**TASK INPUT**
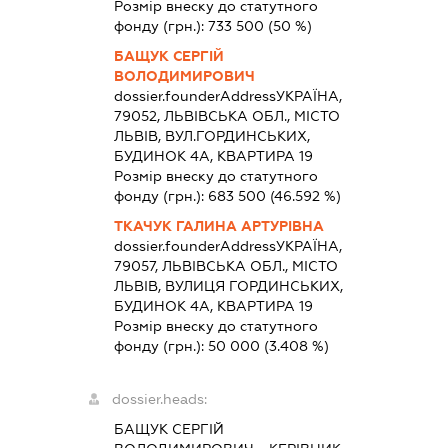
Розмір внеску до статутного
фонду (грн.):
733 500
(50 %)
БАЩУК СЕРГІЙ
ВОЛОДИМИРОВИЧ
dossier.founderAddress
УКРАЇНА,
79052, ЛЬВІВСЬКА ОБЛ., МІСТО
ЛЬВІВ, ВУЛ.ГОРДИНСЬКИХ,
БУДИНОК 4А, КВАРТИРА 19
Розмір внеску до статутного
фонду (грн.):
683 500
(46.592 %)
ТКАЧУК ГАЛИНА АРТУРІВНА
dossier.founderAddress
УКРАЇНА,
79057, ЛЬВІВСЬКА ОБЛ., МІСТО
ЛЬВІВ, ВУЛИЦЯ ГОРДИНСЬКИХ,
БУДИНОК 4А, КВАРТИРА 19
Розмір внеску до статутного
фонду (грн.):
50 000
(3.408 %)
dossier.heads:
БАЩУК СЕРГІЙ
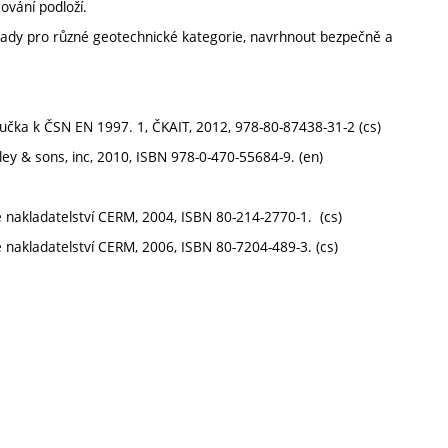
ování podloží.
klady pro různé geotechnické kategorie, navrhnout bezpečně a
ručka k ČSN EN 1997. 1, ČKAIT, 2012, 978-80-87438-31-2 (cs)
ey & sons, inc, 2010, ISBN 978-0-470-55684-9. (en)
nakladatelství CERM, 2004, ISBN 80-214-2770-1. (cs)
nakladatelství CERM, 2006, ISBN 80-7204-489-3. (cs)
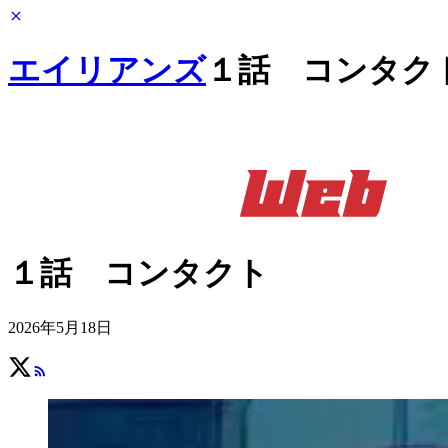
エイリアンズ
１話 コンタク
１話 コンタクト
2026年5月18日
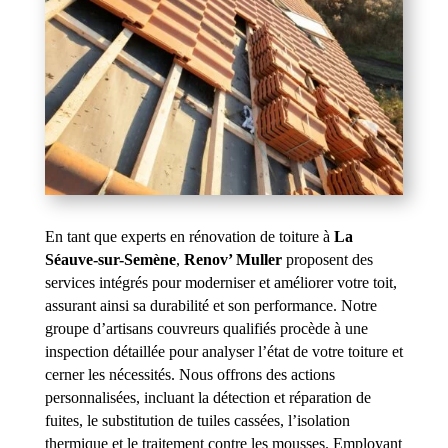
En tant que experts en rénovation de toiture à
La
Séauve-sur-Semène
,
Renov’ Muller
proposent des
services intégrés pour moderniser et améliorer votre toit,
assurant ainsi sa durabilité et son performance. Notre
groupe d’artisans couvreurs qualifiés procède à une
inspection détaillée pour analyser l’état de votre toiture et
cerner les nécessités. Nous offrons des actions
personnalisées, incluant la détection et réparation de
fuites, le substitution de tuiles cassées, l’isolation
thermique et le traitement contre les mousses. Employant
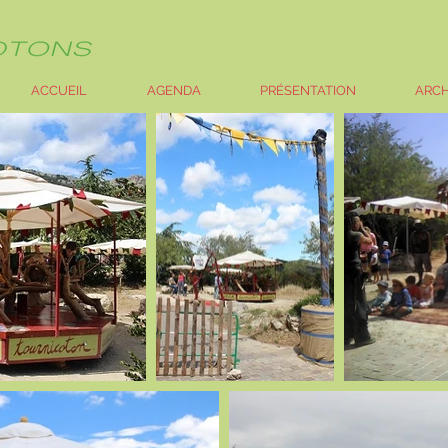
ACCUEIL
AGENDA
PRÉSENTATION
ARCH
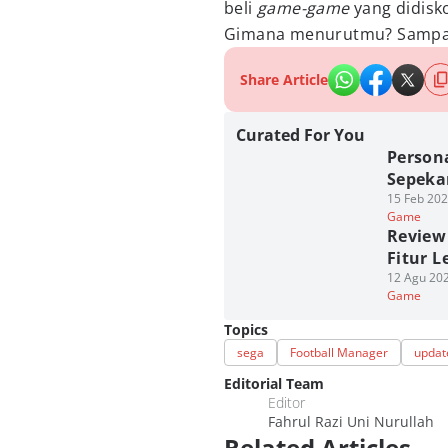
beli
game-game
yang didisko
Gimana menurutmu? Sampai
Share Article
Curated For You
Persona
Sepeka
15 Feb 202
Game
Review
Fitur L
12 Agu 202
Game
Topics
sega
Football Manager
updat
Editorial Team
Editor
Fahrul Razi Uni Nurullah
Related Articles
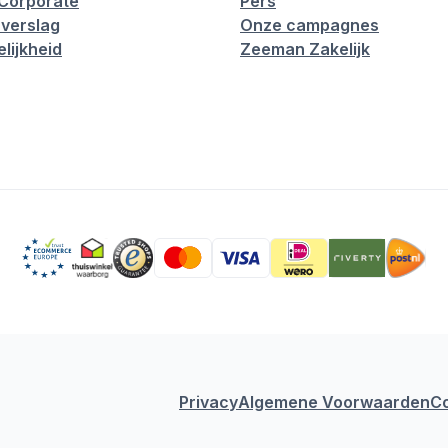
Corporate
Pers
verslag
Onze campagnes
lijkheid
Zeeman Zakelijk
Privacy
Algemene Voorwaarden
C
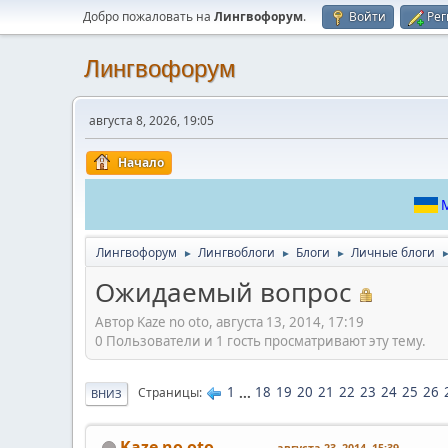
Добро пожаловать на
Лингвофорум
.
Войти
Рег
Лингвофорум
августа 8, 2026, 19:05
Начало
М
Лингвофорум
Лингвоблоги
Блоги
Личные блоги
►
►
►
Ожидаемый вопрос
Автор Kaze no oto, августа 13, 2014, 17:19
0 Пользователи и 1 гость просматривают эту тему.
1
...
18
19
20
21
22
23
24
25
26
Страницы
ВНИЗ
Kaze no oto
августа 23, 2014, 15:39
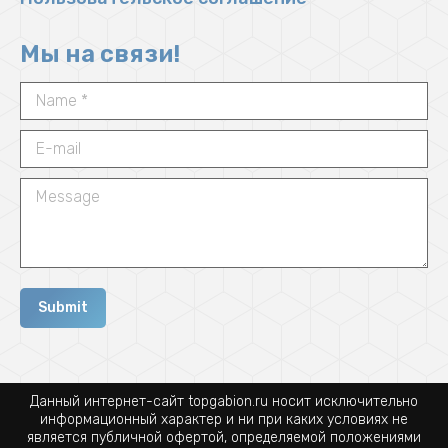
Мы на связи!
Name *
E-mail
Message
Submit
Данный интернет-сайт topgabion.ru носит исключительно
информационный характер и ни при каких условиях не
является публичной офертой, определяемой положениями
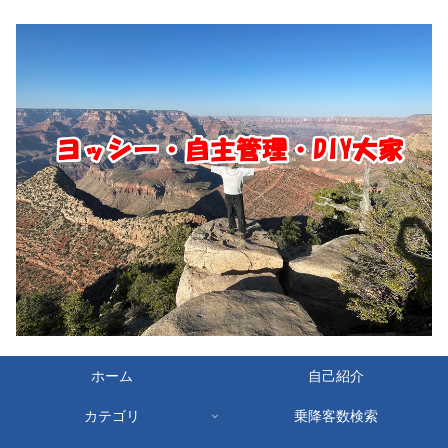
ホーム
自己紹介
カテゴリ
乗降客数検索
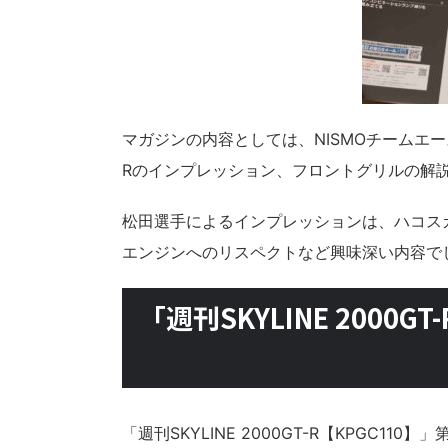
マガジンの内容としては、NISMOチームエー
Rのインプレッション、フロントグリルの解
松田選手によるインプレッションは、ハコスカ
エンジンへのリスペクトなど興味深い内容で
「週刊SKYLINE 2000
「週刊SKYLINE 2000GT-R【KPGC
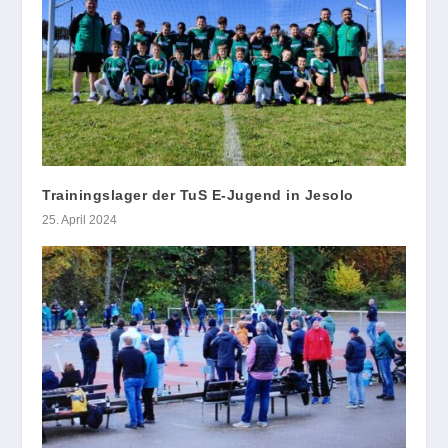
Trainingslager der TuS E-Jugend in Jesolo
25. April 2024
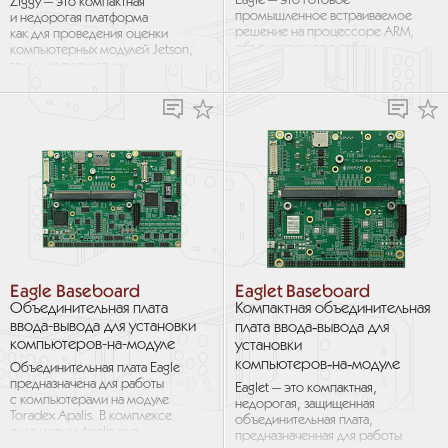
Eagle — это готовое
Ziggy — это компактная
промышленное встраиваемое
и недорогая платформа
решение на процессоре ARM,
как для проведения оценки
объединяющее в себе
компьютерных модулей Jetson,
компьютеры-на-модуле
так и для реализации
Toradex Apalis и широкий
востребованных на рынке
спектр...
приложений...
Eagle Baseboard
Eaglet Baseboard
Объединительная плата
Компактная объединительная
ввода-вывода для установки
плата ввода‑вывода для
компьютеров-на-модуле
установки
компьютеров‑на‑модуле
Объединительная плата Eagle
предназначена для работы
Eaglet — это компактная,
с компьютерами на модуле
недорогая, защищенная
Toradex Apalis. В комплексе
объединительная плата,
с модулями Apalis она
предназначенная для работы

**PROBLEM TO WORK ON**
Take the records above and transcribe them exactly, dropping every picture.

**TASK ANSWER**
Розмір внеску до статутного
фонду (грн.):
733 500
(50 %)
БАЩУК СЕРГІЙ
ВОЛОДИМИРОВИЧ
dossier.founderAddress
УКРАЇНА,
79052, ЛЬВІВСЬКА ОБЛ., МІСТО
ЛЬВІВ, ВУЛ.ГОРДИНСЬКИХ,
БУДИНОК 4А, КВАРТИРА 19
Розмір внеску до статутного
фонду (грн.):
683 500
(46.592 %)
ТКАЧУК ГАЛИНА АРТУРІВНА
dossier.founderAddress
УКРАЇНА,
79057, ЛЬВІВСЬКА ОБЛ., МІСТО
ЛЬВІВ, ВУЛИЦЯ ГОРДИНСЬКИХ,
БУДИНОК 4А, КВАРТИРА 19
Розмір внеску до статутного
фонду (грн.):
50 000
(3.408 %)
dossier.heads:
БАЩУК СЕРГІЙ
ování podloží.
klady pro různé geotechnické kategorie, navrhnout bezpečně a
ručka k ČSN EN 1997. 1, ČKAIT, 2012, 978-80-87438-31-2 (cs)
ey & sons, inc, 2010, ISBN 978-0-470-55684-9. (en)
nakladatelství CERM, 2004, ISBN 80-214-2770-1. (cs)
nakladatelství CERM, 2006, ISBN 80-7204-489-3. (cs)
エイリアンズ
１話 コンタク
１話 コンタクト
2026年5月18日
En tant que experts en rénovation de toiture à
La
Séauve-sur-Semène
,
Renov’ Muller
proposent des
services intégrés pour moderniser et améliorer votre toit,
assurant ainsi sa durabilité et son performance. Notre
groupe d’artisans couvreurs qualifiés procède à une
inspection détaillée pour analyser l’état de votre toiture et
cerner les nécessités. Nous offrons des actions
personnalisées, incluant la détection et réparation de
fuites, le substitution de tuiles cassées, l’isolation
thermique et le traitement contre les mousses. Employant
ACCUEIL
AGENDA
PRÉSENTATION
ARCH
beli
game-game
yang didisko
Gimana menurutmu? Sampai
Share Article
Curated For You
Persona
Sepeka
15 Feb 202
Game
Review
Fitur L
12 Agu 202
Game
Topics
sega
Football Manager
updat
Editorial Team
Editor
Fahrul Razi Uni Nurullah
Related Articles
Corporate
Pers
verslag
Onze campagnes
lijkheid
Zeeman Zakelijk
Privacy
Algemene Voorwaarden
C
Добро пожаловать на
Лингвофорум
.
Войти
Рег
Лингвофорум
августа 8, 2026, 19:05
Начало
М
Лингвофорум
Лингвоблоги
Блоги
Личные блоги
►
►
►
Ожидаемый вопрос
Автор Kaze no oto, августа 13, 2014, 17:19
0 Пользователи и 1 гость просматривают эту тему.
1
...
18
19
20
21
22
23
24
25
26
Страницы
ВНИЗ
Kaze no oto
августа 23, 2014, 15:39
Мы на связи!
Name *
E-mail
Message
Submit
Данный интернет-сайт topgabion.ru носит исключительно
информационный характер и ни при каких условиях не
является публичной офертой, определяемой положениями
ホーム
自己紹介
カテゴリ
乗降客数検索
マガジンの内容としては、NISMOチームエー
Rのインプレッション、フロントグリルの解
松田選手によるインプレッションは、ハコスカ
エンジンへのリスペクトなど興味深い内容で
「週刊SKYLINE 2000
「週刊SKYLINE 2000GT-R【KPGC
Trainingslager der TuS E-Jugend in Jesolo
25. April 2024
Eagle — это готовое
Ziggy — это компактная
промышленное встраиваемое
и недорогая платформа
решение на процессоре ARM,
как для проведения оценки
объединяющее в себе
компьютерных модулей Jetson,
компьютеры-на-модуле
так и для реализации
Toradex Apalis и широкий
востребованных на рынке
спектр...
приложений...
Eagle Baseboard
Eaglet Baseboard
Объединительная плата
Компактная объединительная
ввода-вывода для установки
плата ввода‑вывода для
компьютеров-на-модуле
установки
компьютеров‑на‑модуле
Объединительная плата Eagle
предназначена для работы
Eaglet — это компактная,
с компьютерами на модуле
недорогая, защищенная
Toradex Apalis. В комплексе
объединительная плата,
с модулями Apalis она
предназначенная для работы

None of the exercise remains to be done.